There were only six of us, all women and we sat in tables of two. Almost immediately, one of the women stated she would not be painting the painting that we would be doing, instead she’d be painting a picture for her girlfriend of twelve years sitting next to her. It wasn’t the relationship that annoyed me, it was the fact that she had to draw attention to herself. People who have to be the center of attention in a group annoy the shit out of me. Every relationship is meaningful in some way. I don’t indulge information about my personal relationships in public to a room of strangers. She frequently interrupted the flow of the painting lesson to ask which colors to mix up to get the color she wanted. At one point the hostess artist came around and asked her to tell her about the painting and it’s meaning to her. Everything in the painting represented an aspect of their relationship. The painting was symbolic to her, ok. I can accept that, but I still didn’t want to hear about it.

The selected painting is wine glasses . We began by making a basketball sized circle with white paint in the center of the canvas. Next we mixed blue and white together to make a blue circles around the white circle in the center and mixed a little blue in the middle. After that we began to draw the wine glasses. We started by drawing the oval shaped opening of the glass, followed by the body of the glass and the stem. I quickly became frustrated with how my strokes were looking how my wine glasses were shaped. The painting wasn’t coming together for me and I couldn’t envision what the end product would look like. I was on the verge of a temper tantrum and this painting was headed for disaster.

The hostess artist came around and made some suggestions and also said something that resonated with me. She said, “you are over thinking your strokes”. That was it. That was my problem. I’m a perfectionist who was over thinking her paint brush strokes and trying too hard because I’ve never considered myself artistic and I wanted to make a pretty painting. I had lost the essence of the activity. I looked over at my Mom. Her painting was awesome and she was having fun. That made me happy. Here I was about to act like an ass and throw a fit because my wine glasses didn’t look right. So I quickly regrouped. I used a few tips that the hostess artist had showed me and I fixed my wine glasses by outlining them with black paint using the smallest brush. The strokes I outlined the glasses with in black paint came more naturally and I added some of my own color to the top. The painting came together nicely and in the end I was pleased.

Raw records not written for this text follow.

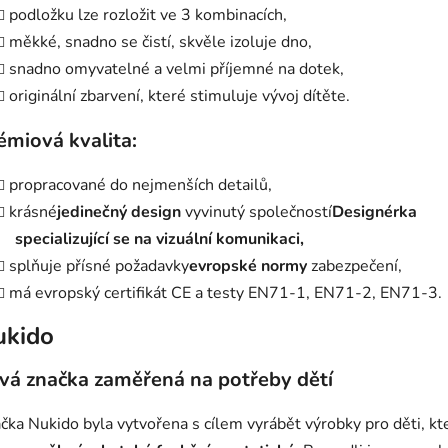
podložku lze rozložit ve 3 kombinacích,
měkké, snadno se čistí, skvěle izoluje dno,
snadno omyvatelné a velmi příjemné na dotek,
originální zbarvení, které stimuluje vývoj dítěte.
émiová kvalita:
propracované do nejmenších detailů,
krásné
jedinečný design
vyvinutý společností
Designérka
specializující se na vizuální komunikaci,
splňuje přísné požadavky
evropské normy
zabezpečení,
má evropský certifikát CE a testy EN71-1, EN71-2, EN71-3.
ukido
vá značka zaměřená na potřeby dětí
čka Nukido byla vytvořena s cílem vyrábět výrobky pro děti, kt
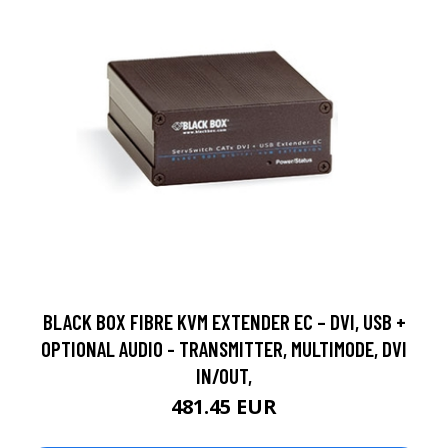
BLACK BOX FIBRE KVM EXTENDER EC – DVI, USB +
OPTIONAL AUDIO - TRANSMITTER, MULTIMODE, DVI
IN/OUT,
481.45 EUR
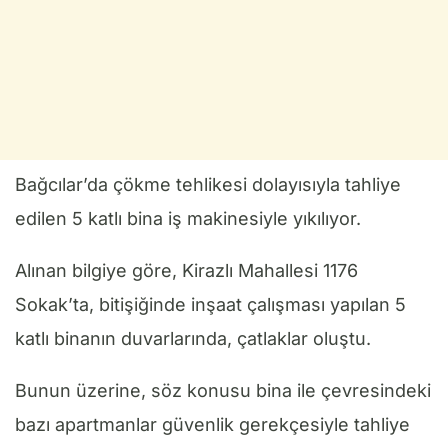
Bağcılar’da çökme tehlikesi dolayısıyla tahliye
edilen 5 katlı bina iş makinesiyle yıkılıyor.
Alınan bilgiye göre, Kirazlı Mahallesi 1176
Sokak’ta, bitişiğinde inşaat çalışması yapılan 5
katlı binanın duvarlarında, çatlaklar oluştu.
Bunun üzerine, söz konusu bina ile çevresindeki
bazı apartmanlar güvenlik gerekçesiyle tahliye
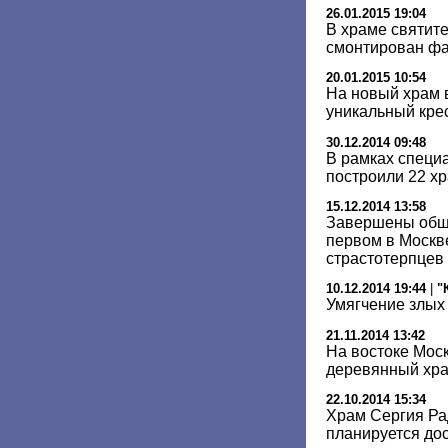
26.01.2015 19:04
В храме святит
смонтирован ф
20.01.2015 10:54
На новый храм 
уникальный кре
30.12.2014 09:48
В рамках специ
построили 22 хр
15.12.2014 13:58
Завершены общ
первом в Москв
страстотерпцев
10.12.2014 19:44
|
"
Умягчение злых
21.11.2014 13:42
На востоке Мос
деревянный хр
22.10.2014 15:34
Храм Сергия Ра
планируется дос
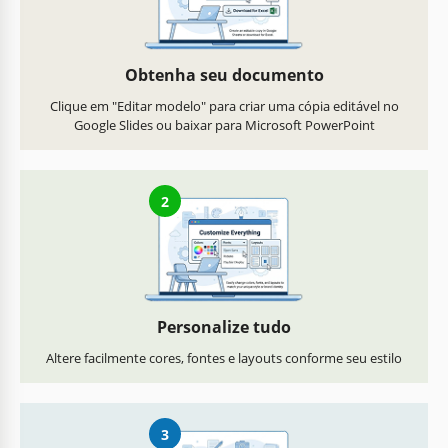
Obtenha seu documento
Clique em "Editar modelo" para criar uma cópia editável no
Google Slides ou baixar para Microsoft PowerPoint
2
Personalize tudo
Altere facilmente cores, fontes e layouts conforme seu estilo
3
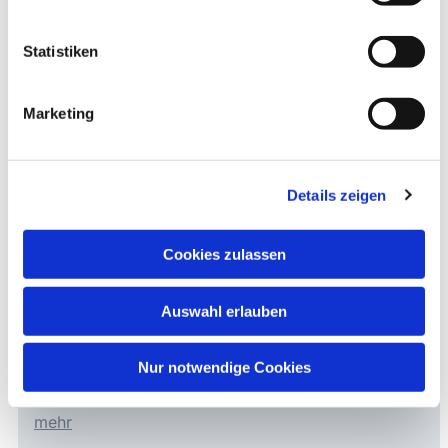
Statistiken
Marketing
Details zeigen
Cookies zulassen
Lukaskirche
Auswahl erlauben
Eppmannsweg 32
45896 Gelsenkirchen
(Hassel)
Nur notwendige Cookies
Fon: 0209 646 43
mehr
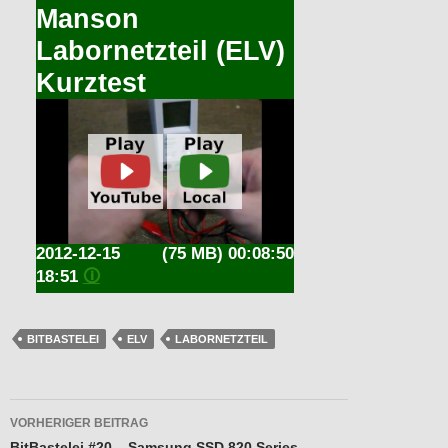
Manson
Labornetzteil (ELV)
Kurztest
2012-12-15
(75 MB) 00:08:50
18:51
🛈
BITBASTELEI
ELV
LABORNETZTEIL
Beitragsnavigation
VORHERIGER BEITRAG
BitBastelei #20 – Samsung SSD 820 Series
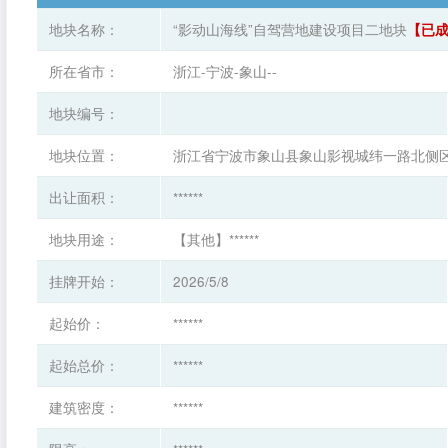
地块名称：
“影动山海线”自驾营地建设项目二地块
【已
所在省市：
浙江-宁波-象山--
地块编号：
地块位置：
浙江省宁波市象山县象山影视城纬一路北侧
出让面积：
******
地块用途：
【其他】******
挂牌开始：
2026/5/8
起始价：
******
起始总价：
******
建筑密度：
******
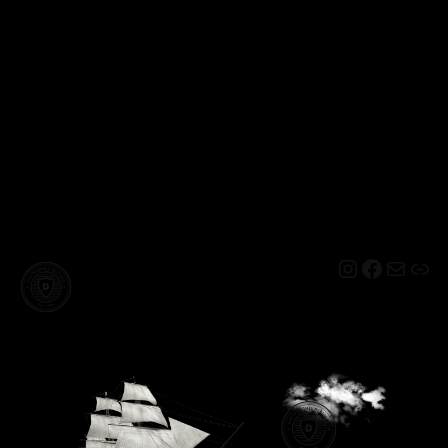
Instagram
Facebo
Mail
Lin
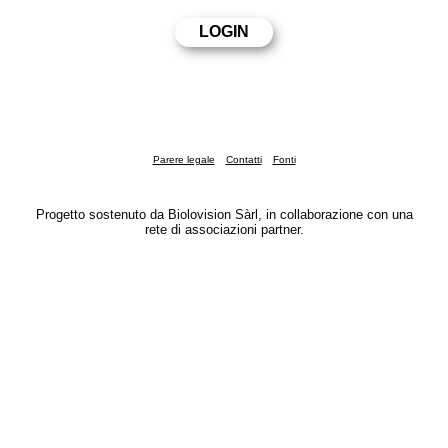
Parere legale
Contatti
Fonti
Progetto sostenuto da Biolovision Sàrl, in collaborazione con una
rete di associazioni partner.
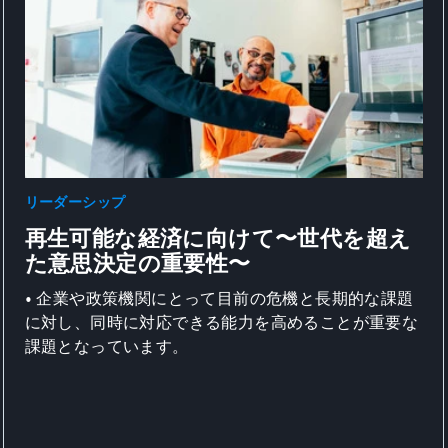
リーダーシップ
再生可能な経済に向けて〜世代を超え
た意思決定の重要性〜
• 企業や政策機関にとって目前の危機と長期的な課題
に対し、同時に対応できる能力を高めることが重要な
課題となっています。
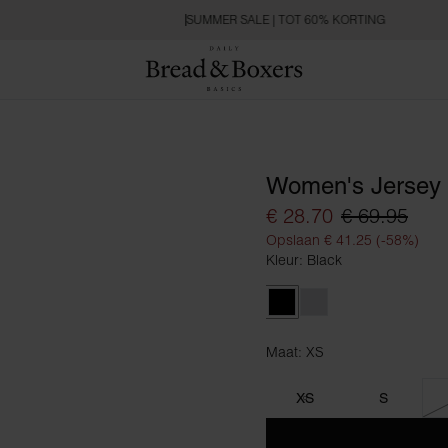
SUMMER SALE | TOT 60% KORTING
Women's Jersey 
€ 28.70
€ 69.95
Opslaan € 41.25 (-58%)
Kleur: Black
Black
Grey Melange
Maat: XS
Maat XS
XS
S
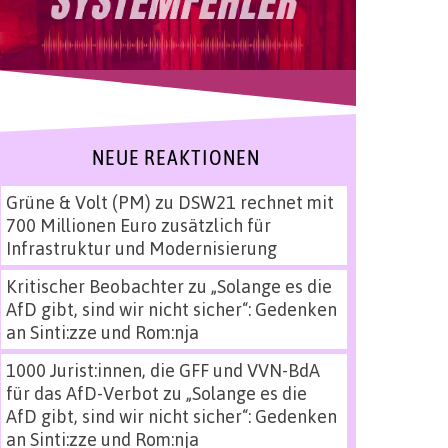
NEUE REAKTIONEN
Grüne & Volt (PM)
zu
DSW21 rechnet mit
700 Millionen Euro zusätzlich für
Infrastruktur und Modernisierung
Kritischer Beobachter
zu
„Solange es die
AfD gibt, sind wir nicht sicher“: Gedenken
an Sinti:zze und Rom:nja
1000 Jurist:innen, die GFF und VVN-BdA
für das AfD-Verbot
zu
„Solange es die
AfD gibt, sind wir nicht sicher“: Gedenken
an Sinti:zze und Rom:nja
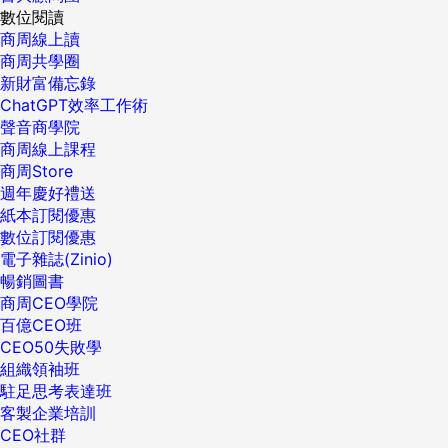
數位閱讀
商周線上讀
商周共學圈
新財富備忘錄
ChatGPT效率工作術
聲音商學院
商周線上課程
商周Store
週年慶好禮送
紙本訂閱優惠
數位訂閱優惠
電子雜誌(Zinio)
暢銷圖書
商周CEO學院
百億CEO班
CEO50失敗學
組織領袖班
駐足思考表達班
客製企業培訓
CEO社群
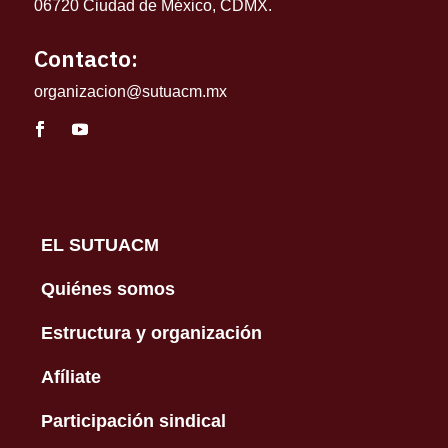
06720 Ciudad de México, CDMX.
Contacto:
organizacion@sutuacm.mx
EL SUTUACM
Quiénes somos
Estructura y organización
Afíliate
Participación sindical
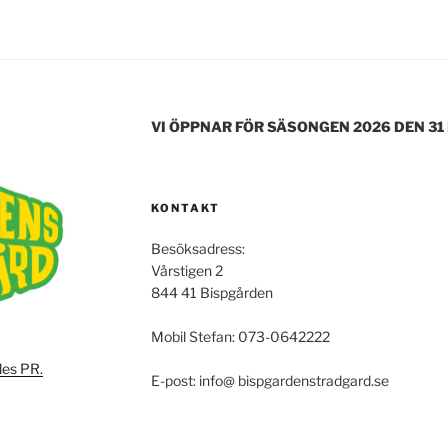
VI ÖPPNAR FÖR SÄSONGEN 2026 DEN 31
KONTAKT
Besöksadress:
Vårstigen 2
844 41 Bispgården
Mobil Stefan: 073-0642222
les PR.
E-post: info@ bispgardenstradgard.se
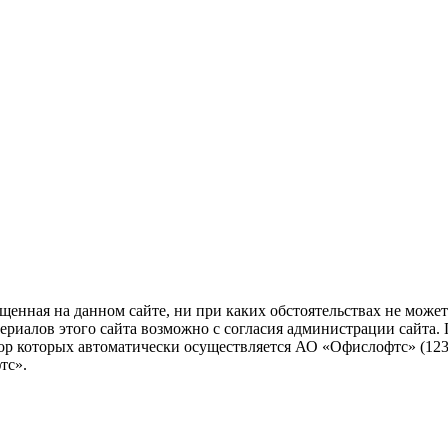
енная на данном сайте, ни при каких обстоятельствах не может 
алов этого сайта возможно с согласия администрации сайта. Посе
ор которых автоматически осуществляется АО «Офислофтс» (12305
тс».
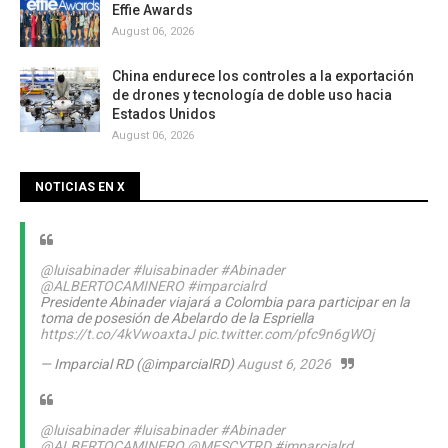
Effie Awards
August 06, 2026
China endurece los controles a la exportación
de drones y tecnología de doble uso hacia
Estados Unidos
August 06, 2026
NOTICIAS EN X
@luisabinader
#luisabinader
#Abinader
@ALBERTOCAMINERO
#imparcialrd
Presidente Abinader viajará a Colombia para participar en la
toma de posesión de Abelardo de la Espriella
https://t.co/4kVwoaxtaJ
pic.twitter.com/pfc9n6gWOj
— Imparcial RD (@imparcialRD)
August 6, 2026
@luisabinader
#luisabinader
#Abinader
@ALBERTOCAMINERO
@MESCYTRD
#imparcialrd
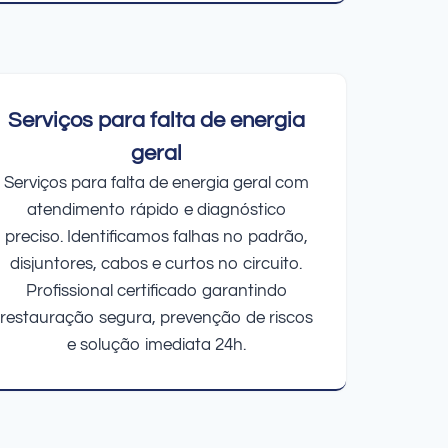
Serviços para falta de energia
geral
Serviços para falta de energia geral com
atendimento rápido e diagnóstico
preciso. Identificamos falhas no padrão,
disjuntores, cabos e curtos no circuito.
Profissional certificado garantindo
restauração segura, prevenção de riscos
e solução imediata 24h.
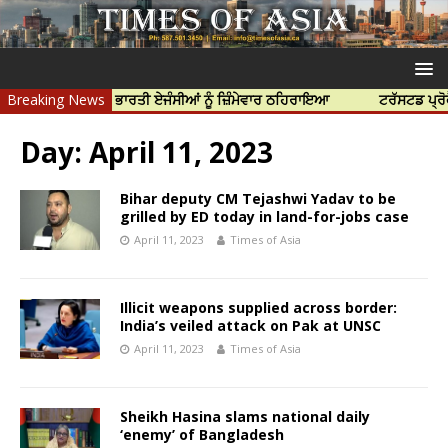
ੀ ਹੱਤਿਆ ਲਈ ਭਾਰਤੀ ਏਜੰਸੀਆਂ ਨੂੰ ਜ਼ਿੰਮੇਵਾਰ ਠਹਿਰਾਇਆ
Breaking News
ਟਰੱਸਟਡ ਪ੍ਰੋਫੈਸ਼ਨਲ 
Day:
April 11, 2023
Bihar deputy CM Tejashwi Yadav to be
grilled by ED today in land-for-jobs case
April 11, 2023
Times of Asia
Illicit weapons supplied across border:
India’s veiled attack on Pak at UNSC
April 11, 2023
Times of Asia
Sheikh Hasina slams national daily
‘enemy’ of Bangladesh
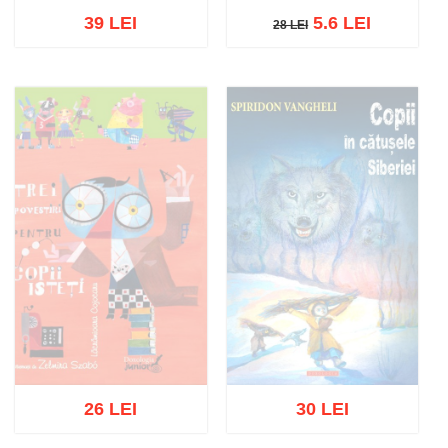
39 LEI
5.6 LEI
28 LEI
28 LEI
Adaugă în coș
Wishlist
Adaugă în coș
Wishlist
26 LEI
30 LEI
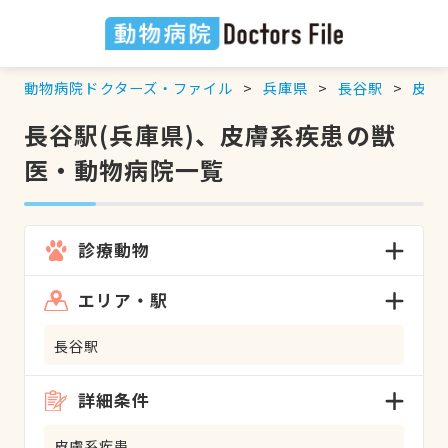
動物病院ドクターズ・ファイル
兵庫県
長谷駅
皮膚
長谷駅(兵庫県)、皮膚系疾患の獣
医・動物病院一覧
診療動物
エリア・駅
長谷駅
詳細条件
皮膚系疾患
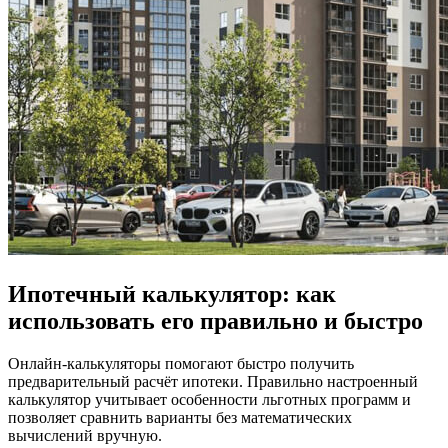
Ипотечный калькулятор: как
использовать его правильно и быстро
Онлайн-калькуляторы помогают быстро получить
предварительный расчёт ипотеки. Правильно настроенный
калькулятор учитывает особенности льготных программ и
позволяет сравнить варианты без математических
вычислений вручную.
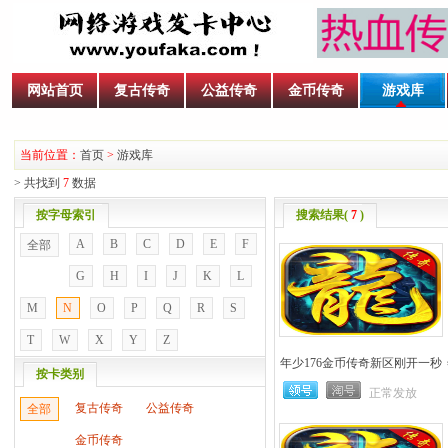
网站首页
复古传奇
公益传奇
金币传奇
游戏库
当前位置：
首页
>
游戏库
> 共找到
7
数据
按字母索引
搜索结果(
7
)
A
B
C
D
E
F
全部
G
H
I
J
K
L
M
N
O
P
Q
R
S
T
W
X
Y
Z
年少176金币传奇新区刚开一秒
按卡类别
正常发放
复古传奇
公益传奇
全部
金币传奇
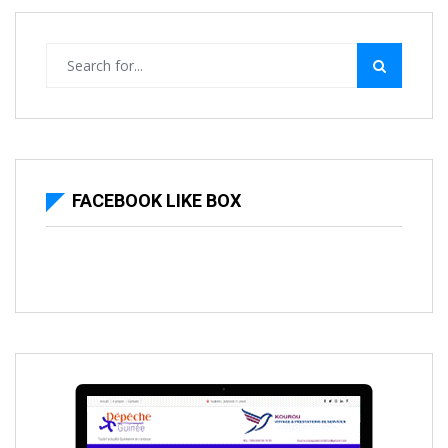
FACEBOOK LIKE BOX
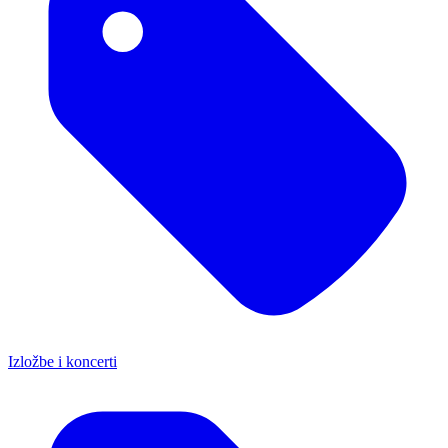
Izložbe i koncerti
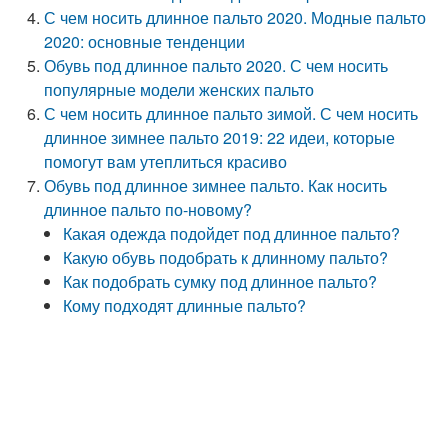
С чем носить длинное пальто 2020. Модные пальто
2020: основные тенденции
Обувь под длинное пальто 2020. С чем носить
популярные модели женских пальто
С чем носить длинное пальто зимой. С чем носить
длинное зимнее пальто 2019: 22 идеи, которые
помогут вам утеплиться красиво
Обувь под длинное зимнее пальто. Как носить
длинное пальто по-новому?
Какая одежда подойдет под длинное пальто?
Какую обувь подобрать к длинному пальто?
Как подобрать сумку под длинное пальто?
Кому подходят длинные пальто?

The other added bonus was that we had a short intermission where we went outside to take one shot at Corn Hole. Whoever got their bean bag in the corn hole won a free ticket to another Paint Night. When it was my turn I took my time, aimed for the hole and swung my arm in alignment with the hole the same as I do when I play Skee Ball. I won myself a free ticket to Paint Night. Even better than that though, this hostess is at this restaurant every Sunday. After football season ends my Mom and I agreed to come back again. I look forward to taking the time to nurture my relationship with my mother and my inner artist. If you haven’t tried a paint night, I’d highly recommend it. Even if you don’t consider yourself and artsy artist, you’ll surprise yourself.

It made me happy to look at this painting as I was writing this blog post. I am also proud to announce that I am on a writing streak. I have written sixty five days in a row. I journal and practice gratitude. I am nurturing my inner artist and getting to know myself again through my writng. Today was perfect.

Off to bed now. Tomorrow I have to be nurse.